Search code examples
pythonregexurlstrip

Strip URL - Python


Ok how do i use regex to remove http AND/OR www just to get http://www.domain.com/ into domain.com

Assume x as any kind of TLD or cTLD

Input example:

http://www.domain.x/

www.domain.x

Output:

domain.x


Solution

  • If you really want to use regular expressions instead of urlparse() or splitting the string:

    >>> domain = 'http://www.example.com/'
    >>> re.match(r'(?:\w*://)?(?:.*\.)?([a-zA-Z-1-9]*\.[a-zA-Z]{1,}).*', domain).groups()[0]
    example.com
    

    The regular expression might a bit simplistic, but works.
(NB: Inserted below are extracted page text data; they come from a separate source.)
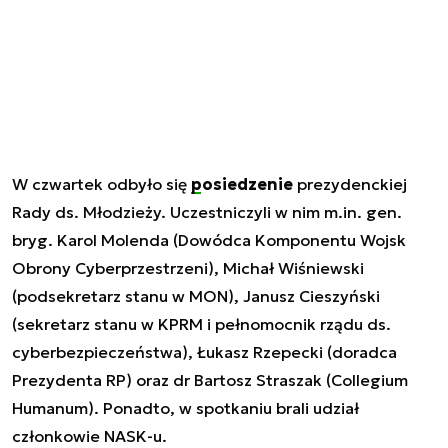
W czwartek odbyło się
posiedzenie
prezydenckiej
Rady ds. Młodzieży. Uczestniczyli w nim m.in. gen.
bryg. Karol Molenda (Dowódca Komponentu Wojsk
Obrony Cyberprzestrzeni), Michał Wiśniewski
(podsekretarz stanu w MON), Janusz Cieszyński
(sekretarz stanu w KPRM i pełnomocnik rządu ds.
cyberbezpieczeństwa), Łukasz Rzepecki (doradca
Prezydenta RP) oraz dr Bartosz Straszak (Collegium
Humanum). Ponadto, w spotkaniu brali udział
członkowie NASK-u.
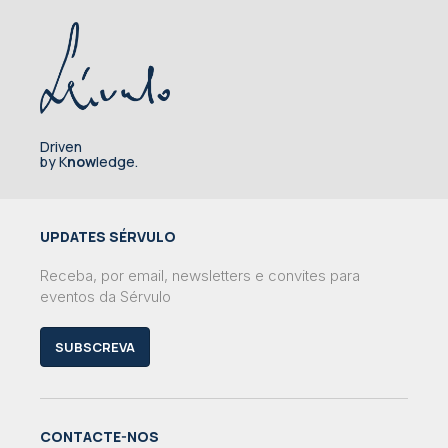
Driven
by K
now
ledge.
UPDATES SÉRVULO
Receba, por email, newsletters e convites para
eventos da Sérvulo
SUBSCREVA
CONTACTE-NOS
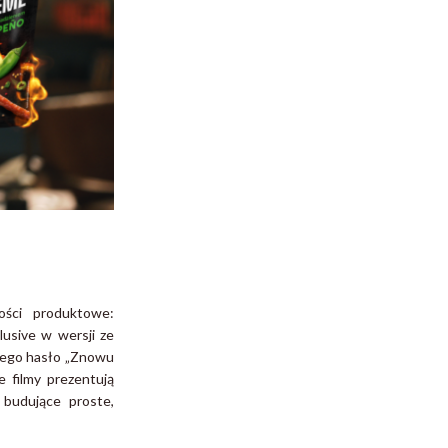
wości produktowe:
usive w wersji ze
 jego hasło „Znowu
 filmy prezentują
 budujące proste,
It's also not replacing, but I think getting the domain out is easier.

    To support domains like 'co.uk', one can do the following:

    >>> p = re.compile(r'(?:\w*://)?(?:.*?\.)?(?:([a-zA-Z-1-9]*)\.)?([a-zA-Z-1-9]*\.[a-zA-Z]{1,}).*')
    >>> p.match(domain).groups()
    

    ('google', 'co.uk')

    So you got to check the result for domains like 'co.uk', and join the result again in such a case. Normal domains should work OK. I could not make it work when you have multiple subdomains.

    One-liner without regular expressions or fancy modules:

    >>> domain = 'http://www.example.com/'
    >>> '.'.join(domain.replace('http://','').split('/')[0].split('.')[-2:])